◆ PROMPT
For the entries below, print exactly the lines between the line holding "You are a GUI" and the line holding "Task: Click on the パーマネント", inclusive, and nothing else.
[EXTRACTED ENTRIES — start]
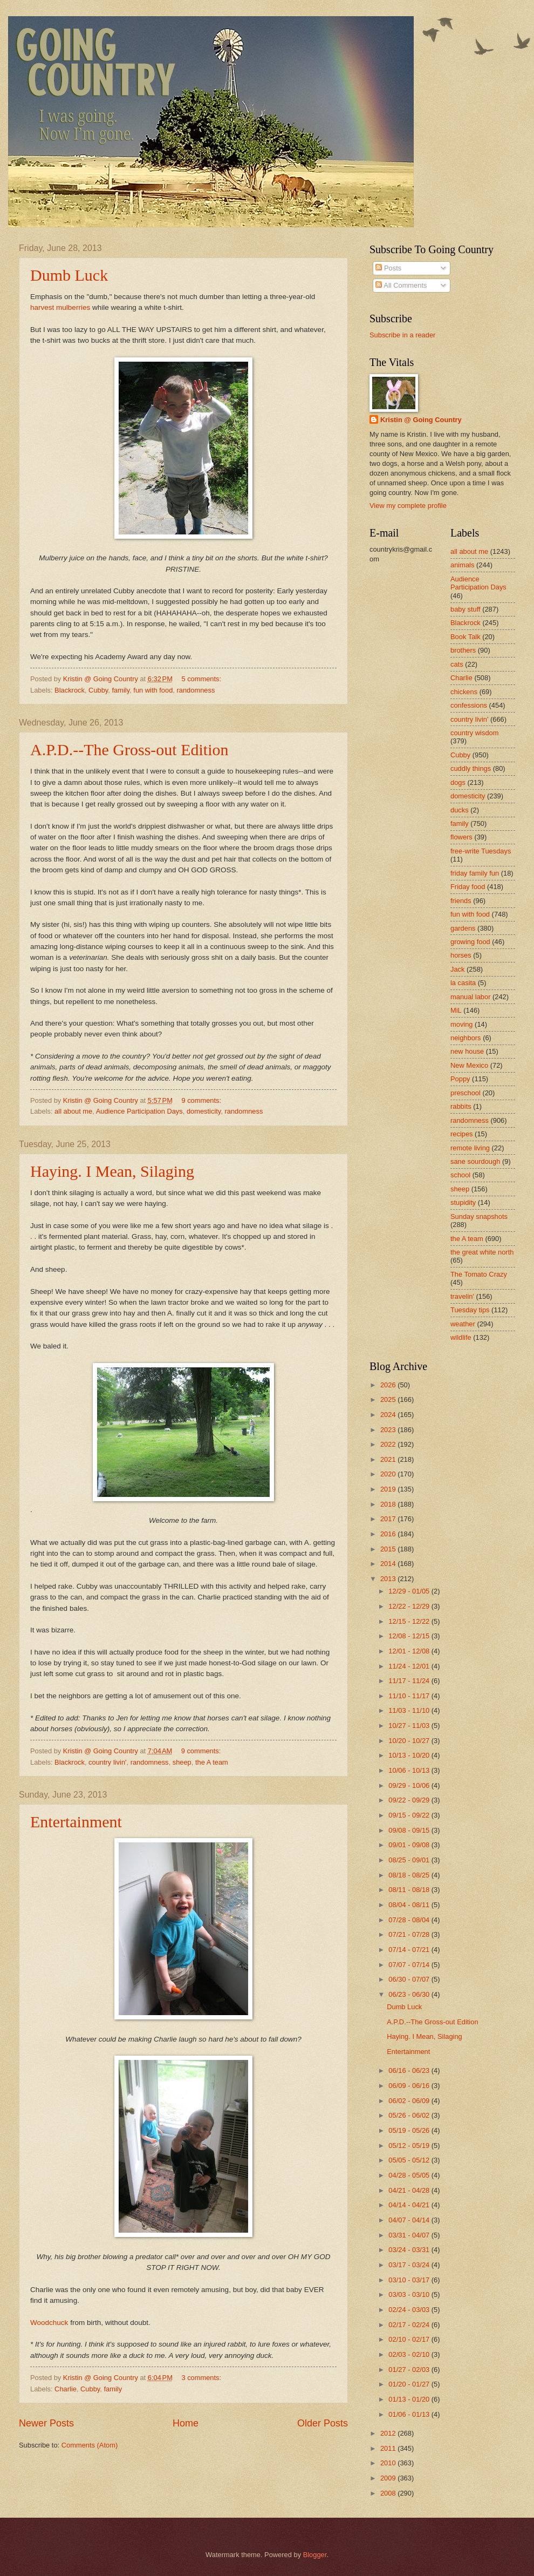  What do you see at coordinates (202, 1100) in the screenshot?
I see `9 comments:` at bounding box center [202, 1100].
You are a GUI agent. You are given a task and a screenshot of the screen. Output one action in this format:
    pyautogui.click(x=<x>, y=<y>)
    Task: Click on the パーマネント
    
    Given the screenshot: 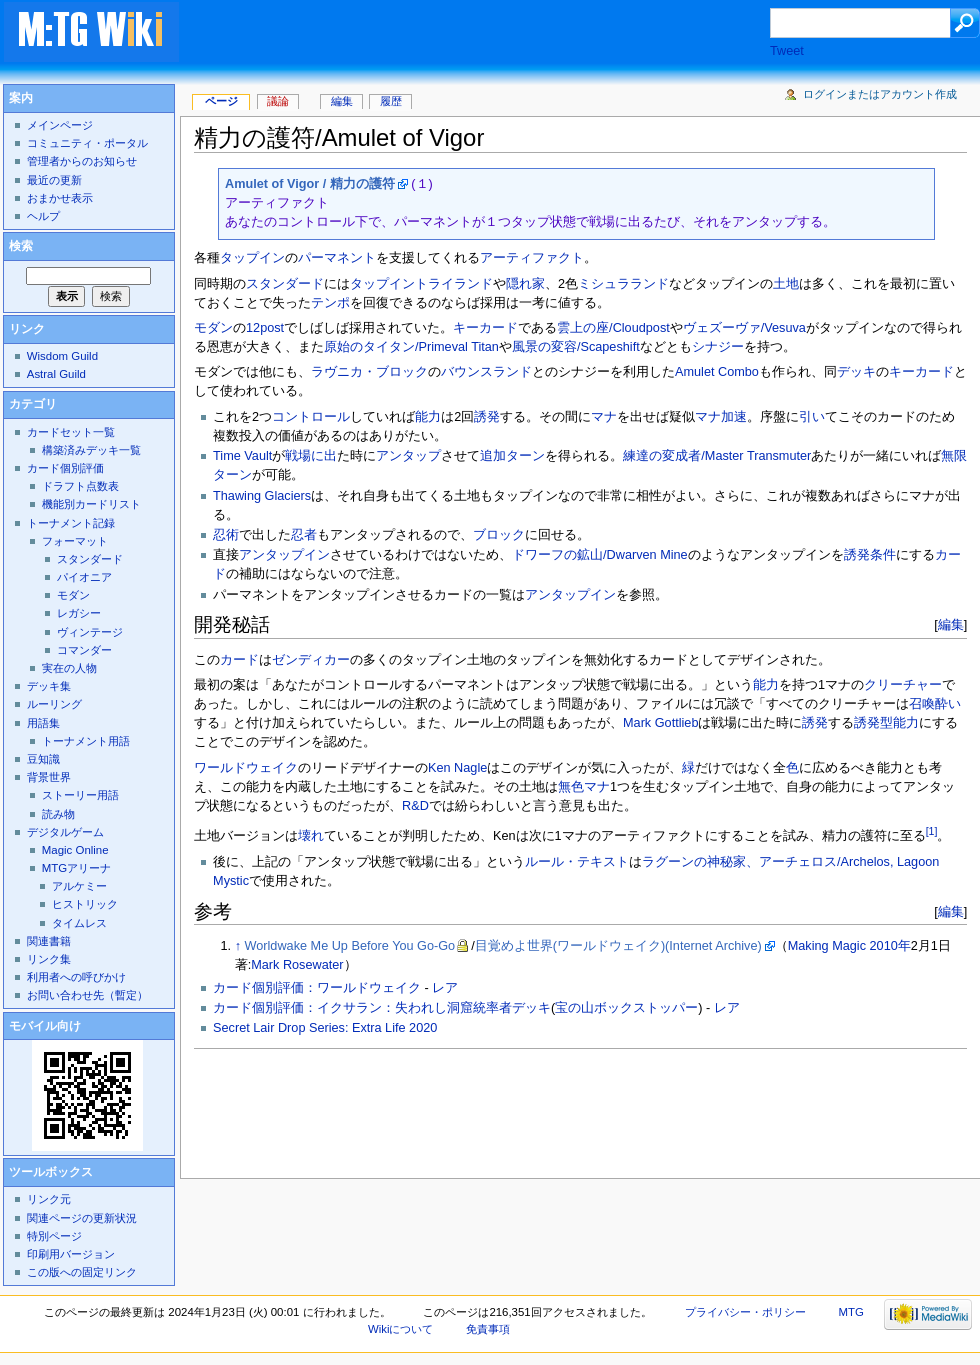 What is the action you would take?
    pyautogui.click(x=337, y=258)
[EXTRACTED ENTRIES — finish]
◆ RESULT FOR THIS TASK
You are a GUI agent. You are given a task and a screenshot of the screen. Output one action in this format:
    pyautogui.click(x=<x>, y=<y>)
    Task: Click on the パーマネント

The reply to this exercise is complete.